Home Twitter Just Passed MySpace in Number of Status Updates

Twitter Just Passed MySpace in Number of Status Updates

Twitter made news today for announcing that it now sees an average of 50 million status messages posted each day. A sharp growth curve indicates that activity on Twitter could grow much higher in the short term future. Good old MySpace says it can’t be counted out yet, though.

MySpace told me tonight that it still sees 1 billion status messages per month, divided by 30 days that’s about 33 million status messages per day. That means until just last Fall, MySpace was still bigger than Twitter. How easy is it to forget that? Twitter may be bigger now, but there are still millions upon millions of people using MySpace.

Above: Quantcast’s estimates of website traffic, not including Twitter application use.

I went onto MySpace tonight and found that 9 out of my 21 friends on the site had logged in within the last 30 days, many of them this week or today! It’s hard to say how many of them were just checking in to see who else had checked in, or to look for status messages that weren’t there, but they checked in none the less and tens of millions of people do post status updates to MySpace on any given day. Google even added MySpace status messages to its real-time search this week.

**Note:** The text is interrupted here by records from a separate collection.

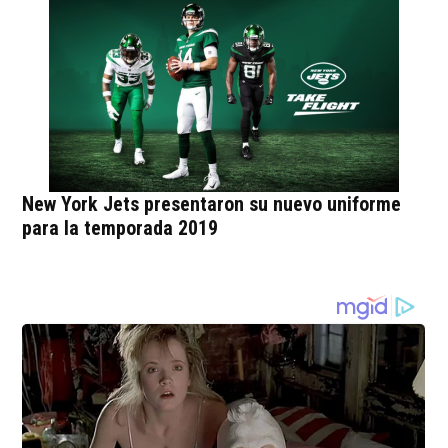
New York Jets presentaron su nuevo uniforme
para la temporada 2019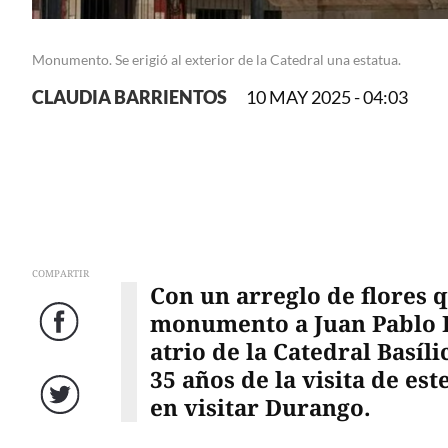
Monumento. Se erigió al exterior de la Catedral una estatua.
CLAUDIA BARRIENTOS
10 MAY 2025 - 04:03
COMPARTIR
Con un arreglo de flores q
monumento a Juan Pablo II
Facebook
atrio de la Catedral Basíl
35 años de la visita de est
en visitar Durango.
Twitter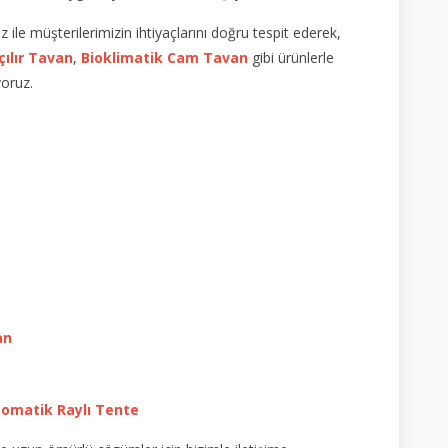
le müşterilerimizin ihtiyaçlarını doğru tespit ederek,
çılır Tavan
,
Bioklimatik Cam Tavan
gibi ürünlerle
yoruz.
an
omatik Raylı Tente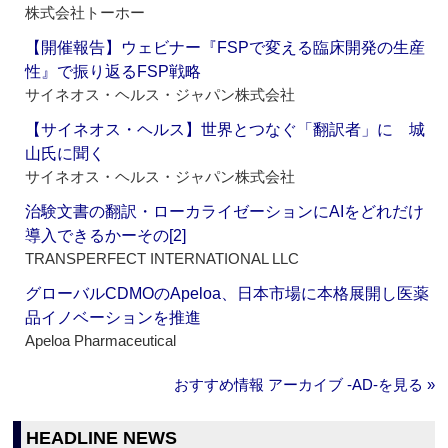
株式会社トーホー
【開催報告】ウェビナー『FSPで変える臨床開発の生産
性』で振り返るFSP戦略
サイネオス・ヘルス・ジャパン株式会社
【サイネオス・ヘルス】世界とつなぐ「翻訳者」に 城
山氏に聞く
サイネオス・ヘルス・ジャパン株式会社
治験文書の翻訳・ローカライゼーションにAIをどれだけ
導入できるかーその[2]
TRANSPERFECT INTERNATIONAL LLC
グローバルCDMOのApeloa、日本市場に本格展開し医薬
品イノベーションを推進
Apeloa Pharmaceutical
おすすめ情報 アーカイブ ‐AD‐を見る »
HEADLINE NEWS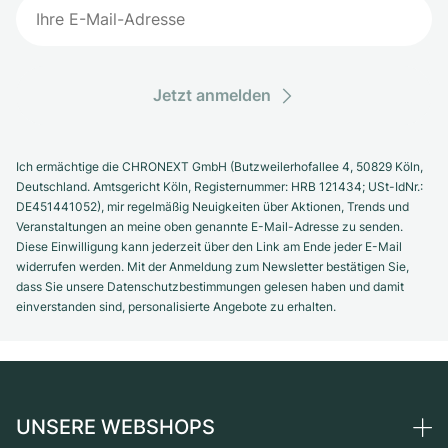
Jetzt anmelden
Ich ermächtige die CHRONEXT GmbH (Butzweilerhofallee 4, 50829 Köln,
Deutschland. Amtsgericht Köln, Registernummer: HRB 121434; USt-IdNr.:
DE451441052), mir regelmäßig Neuigkeiten über Aktionen, Trends und
Veranstaltungen an meine oben genannte E-Mail-Adresse zu senden.
Diese Einwilligung kann jederzeit über den Link am Ende jeder E-Mail
widerrufen werden. Mit der Anmeldung zum Newsletter bestätigen Sie,
dass Sie unsere Datenschutzbestimmungen gelesen haben und damit
einverstanden sind, personalisierte Angebote zu erhalten.
UNSERE WEBSHOPS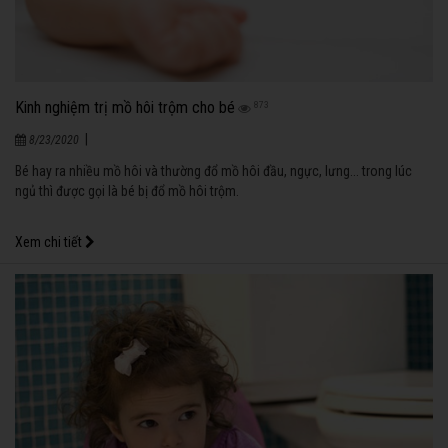
Kinh nghiệm trị mồ hôi trộm cho bé
873
|
8/23/2020
Bé hay ra nhiều mồ hôi và thường đổ mồ hôi đầu, ngực, lưng... trong lúc
ngủ thì được gọi là bé bị đổ mồ hôi trộm.
Xem chi tiết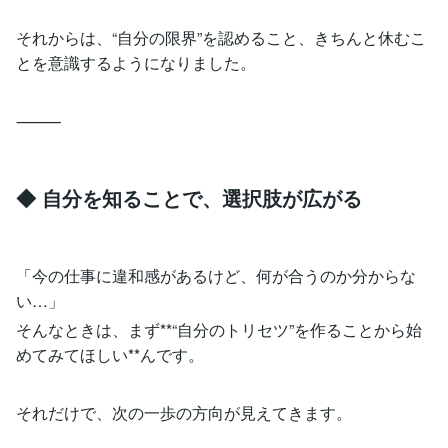
それからは、“自分の限界”を認めること、きちんと休むこ
とを意識するようになりました。
⸻
◆ 自分を知ることで、選択肢が広がる
「今の仕事に違和感があるけど、何が合うのか分からな
い…」
そんなときは、まず**“自分のトリセツ”を作ることから始
めてみてほしい**んです。
それだけで、次の一歩の方向が見えてきます。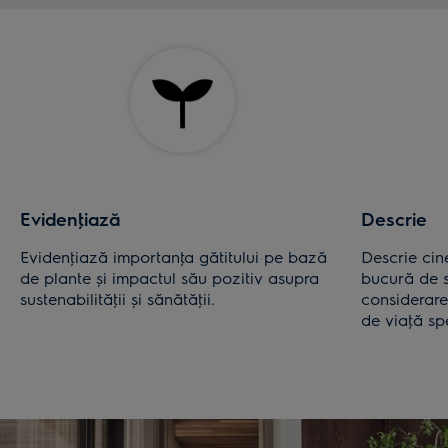
Evidenţiază
Descrie
Evidenţiază importanţa gătitului pe bază
Descrie cin
de plante și impactul său pozitiv asupra
bucură de s
sustenabilităţii și sănătăţii.
considerare 
de viaţă spe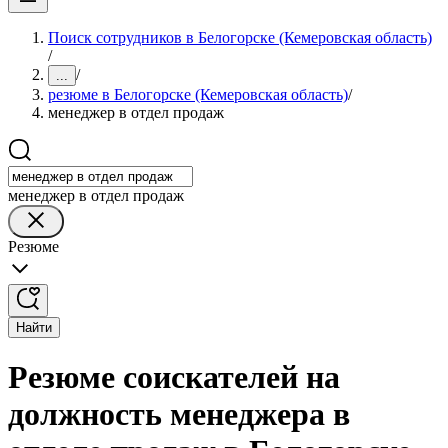
Поиск сотрудников в Белогорске (Кемеровская область)
/
/
...
резюме в Белогорске (Кемеровская область)
/
менеджер в отдел продаж
менеджер в отдел продаж
Резюме
Найти
Резюме соискателей на
должность менеджера в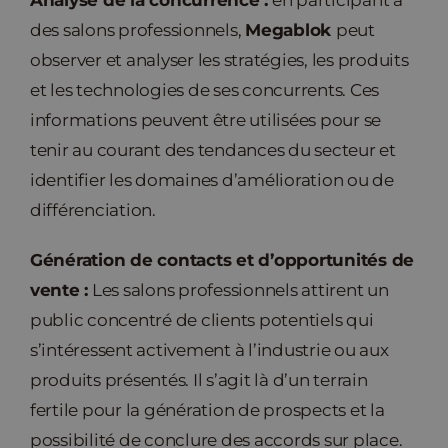
des salons professionnels,
Megablok
peut
observer et analyser les stratégies, les produits
et les technologies de ses concurrents. Ces
informations peuvent être utilisées pour se
tenir au courant des tendances du secteur et
identifier les domaines d’amélioration ou de
différenciation.
Génération de contacts et d’opportunités de
vente :
Les salons professionnels attirent un
public concentré de clients potentiels qui
s’intéressent activement à l’industrie ou aux
produits présentés. Il s’agit là d’un terrain
fertile pour la génération de prospects et la
possibilité de conclure des accords sur place.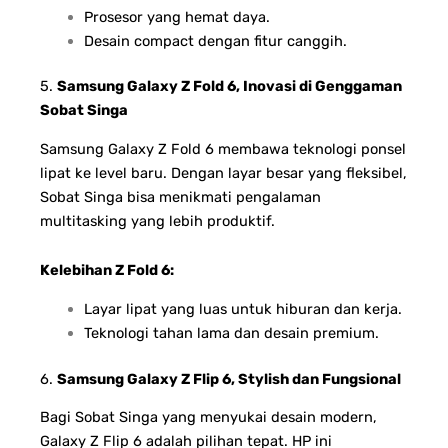
Prosesor yang hemat daya.
Desain compact dengan fitur canggih.
5.
Samsung Galaxy Z Fold 6, Inovasi di Genggaman
Sobat Singa
Samsung Galaxy Z Fold 6 membawa teknologi ponsel
lipat ke level baru. Dengan layar besar yang fleksibel,
Sobat Singa bisa menikmati pengalaman
multitasking yang lebih produktif.
Kelebihan Z Fold 6:
Layar lipat yang luas untuk hiburan dan kerja.
Teknologi tahan lama dan desain premium.
6.
Samsung Galaxy Z Flip 6, Stylish dan Fungsional
Bagi Sobat Singa yang menyukai desain modern,
Galaxy Z Flip 6 adalah pilihan tepat. HP ini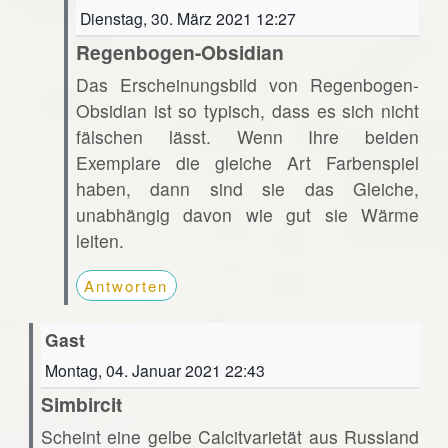
Dienstag, 30. März 2021 12:27
Regenbogen-Obsidian
Das Erscheinungsbild von Regenbogen-
Obsidian ist so typisch, dass es sich nicht
fälschen lässt. Wenn Ihre beiden
Exemplare die gleiche Art Farbenspiel
haben, dann sind sie das Gleiche,
unabhängig davon wie gut sie Wärme
leiten.
Antworten
Gast
Montag, 04. Januar 2021 22:43
Simbircit
Scheint eine gelbe Calcitvarietät aus Russland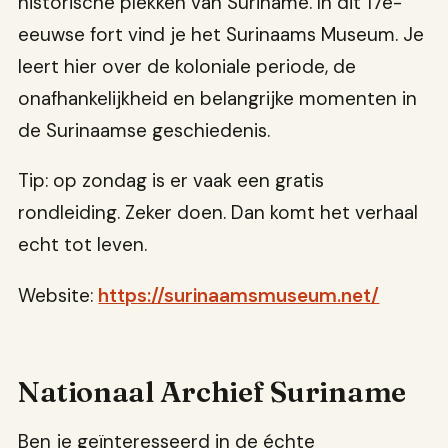
historische plekken van Suriname. In dit 17e-
eeuwse fort vind je het Surinaams Museum. Je
leert hier over de koloniale periode, de
onafhankelijkheid en belangrijke momenten in
de Surinaamse geschiedenis.
Tip: op zondag is er vaak een gratis
rondleiding. Zeker doen. Dan komt het verhaal
echt tot leven.
Website:
https://surinaamsmuseum.net/
Nationaal Archief Suriname
Ben je geïnteresseerd in de échte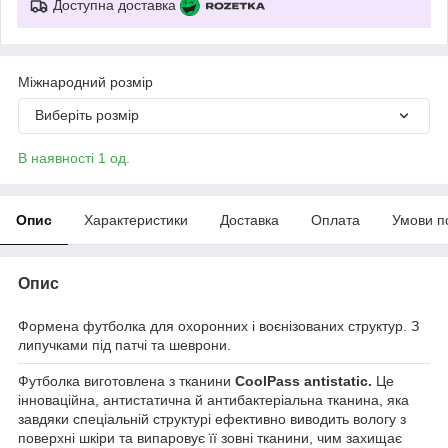
Доступна доставка
Міжнародний розмір
Виберіть розмір
В наявності 1 од.
Опис
Характеристики
Доставка
Оплата
Умови п
Опис
Формена футболка для охоронних і воєнізованих структур. З
липучками під патчі та шеврони.
Футболка виготовлена з тканини
CoolPass antistatic.
Це
інноваційна, антистатична й антибактеріальна тканина, яка
завдяки спеціальній структурі ефективно виводить вологу з
поверхні шкіри та випаровує її зовні тканини, чим захищає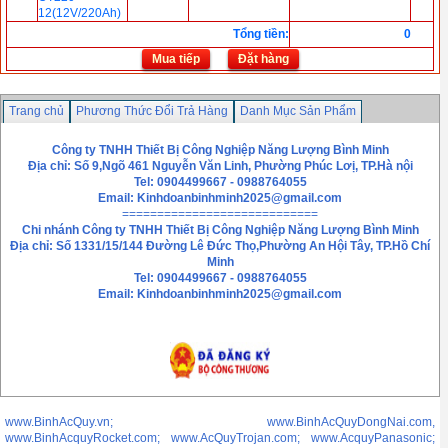
12(12V/220Ah)
Tổng tiền
:
0
Mua tiếp
Đặt hàng
Trang chủ
Phương Thức Đổi Trả Hàng
Danh Mục Sản Phẩm
Chính sách bảo mật thông tin
Liên hệ
Công ty TNHH Thiết Bị Công Nghiệp Năng Lượng Bình Minh
Địa chỉ: Số 9,Ngõ 461 Nguyễn Văn Linh, Phường Phúc Lơị, TP.Hà nội
Tel: 0904499667 - 0988764055
Email:
Kinhdoanbinhminh2025@gmail.com
============================
Chi nhánh
Công ty TNHH Thiết Bị Công Nghiệp Năng Lượng Bình Minh
Địa chỉ: Số 1331/15/144 Đường Lê Đức Thọ,Phường An Hội Tây, TP.Hồ Chí
Minh
Tel: 0904499667 - 0988764055
Email: Kinhdoanbinhminh2025@gmail.com
www.BinhAcQuy.vn; www.BinhAcQuyDongNai.com,
www.BinhAcquyRocket.com; www.AcQuyTrojan.com; www.AcquyPanasonic;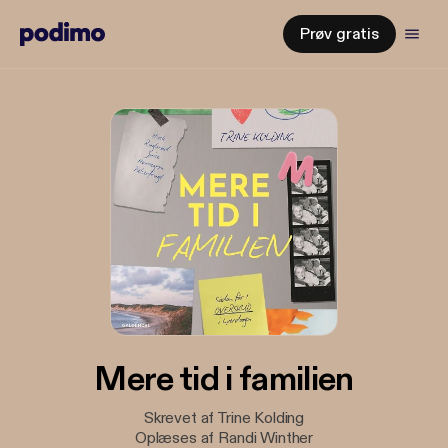
Prøv gratis
Mere tid i familien
Skrevet af Trine Kolding
Oplæses af Randi Winther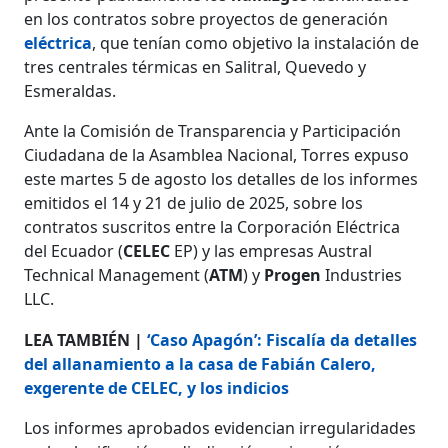
en los contratos sobre proyectos de generación
eléctrica
, que
tenían como objetivo la instalación de
tres centrales térmicas en Salitral, Quevedo y
Esmeraldas.
Ante la Comisión de Transparencia y Participación
Ciudadana de la Asamblea Nacional, Torres expuso
este martes 5 de agosto los detalles de los informes
emitidos el 14 y 21 de julio de 2025, sobre los
contratos suscritos entre la Corporación Eléctrica
del Ecuador (
CELEC
EP) y las empresas Austral
Technical Management (
ATM
) y
Progen
Industries
LLC.
LEA TAMBIÉN |
‘Caso Apagón’: Fiscalía da detalles
del allanamiento a la casa de Fabián Calero,
exgerente de CELEC, y los indicios
Los informes aprobados evidencian irregularidades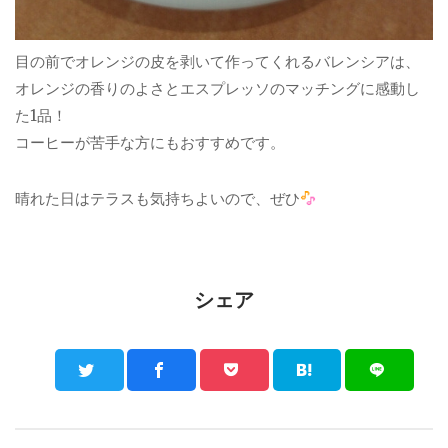
目の前でオレンジの皮を剥いて作ってくれるバレンシアは、
オレンジの香りのよさとエスプレッソのマッチングに感動し
た1品！
コーヒーが苦手な方にもおすすめです。
晴れた日はテラスも気持ちよいので、ぜひ
シェア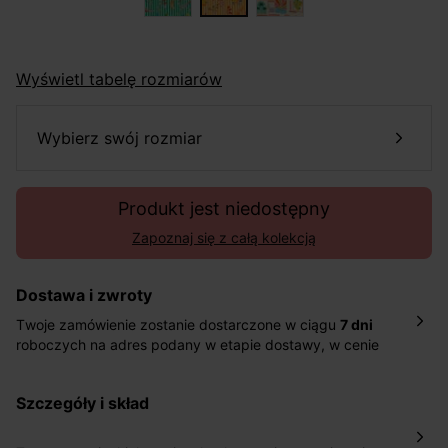
Wyświetl tabelę rozmiarów
wybierz swój rozmiar
Produkt jest niedostępny
Zapoznaj się z całą kolekcją
Dostawa i zwroty
Twoje zamówienie zostanie dostarczone w ciągu
7 dni
roboczych na adres podany w etapie dostawy, w cenie
10,90 zł za standardową dostawę Inpost. Dostarczamy
również w ciągu 2 dni roboczych za 39,90 PLN za
szczegóły i skład
pośrednictwem DHL Express.
Nowość: Zamówienia dostarczamy w ciągu 4-6 dni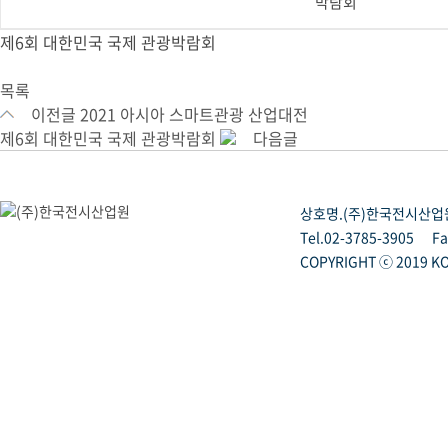
박람회
제6회 대한민국 국제 관광박람회
목록
이전글
2021 아시아 스마트관광 산업대전
제6회 대한민국 국제 관광박람회
다음글
상호명.(주)한국전시산업
Tel.02-3785-3905
Fa
COPYRIGHT ⓒ 2019 KO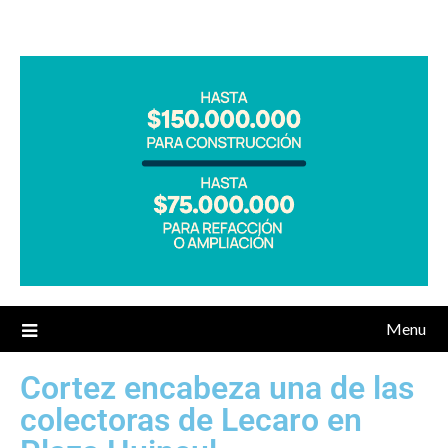
Menu
Cortez encabeza una de las
colectoras de Lecaro en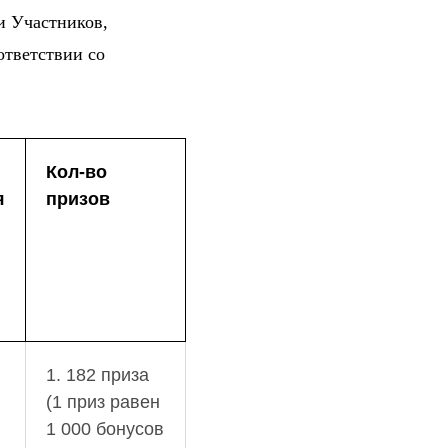
и Участников,
ответствии со
Кол-во
я
призов
1. 182 приза
(1 приз равен
1 000 бонусов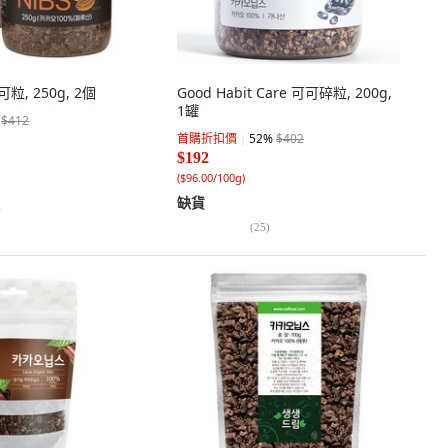
可粒, 250g, 2個
Good Habit Care 可可碎粒, 200g,
1罐
$412
首購折扣價
52
%
$402
$192
(
$96.00/100g
)
缺貨
)
(
25
)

I’ve got my MySpace account wired up with my Tweetdeck install now, so when my friends do post something I’ll be able to see it. And I can cross post things over to MySpace, too. But my resolution to use MySpace more may be short lived. I tried to go add more friends there and had a hard time finding people I knew. Or I found them, added them and then worried that they’d just think I was creepy for contacting them outside of Facebook. Maybe that’s all in my head though.

So two things to consider. The old King really is no more, MySpace is officially behind Twitter now. (Liz Gannes writes today that Twitter is fast approaching Facebook as well, while acknowledging that the term status message mean something different on Facebook.) But MySpace remains a thriving place for millions of people. Will it remain that way? Development hasn’t stopped, the trend doesn’t look good, but who can really say? The only thing that can be said for sure today is: MySpace isn’t dead yet.

Above: Kevin Marks skewers MySpace critics, including yours truly.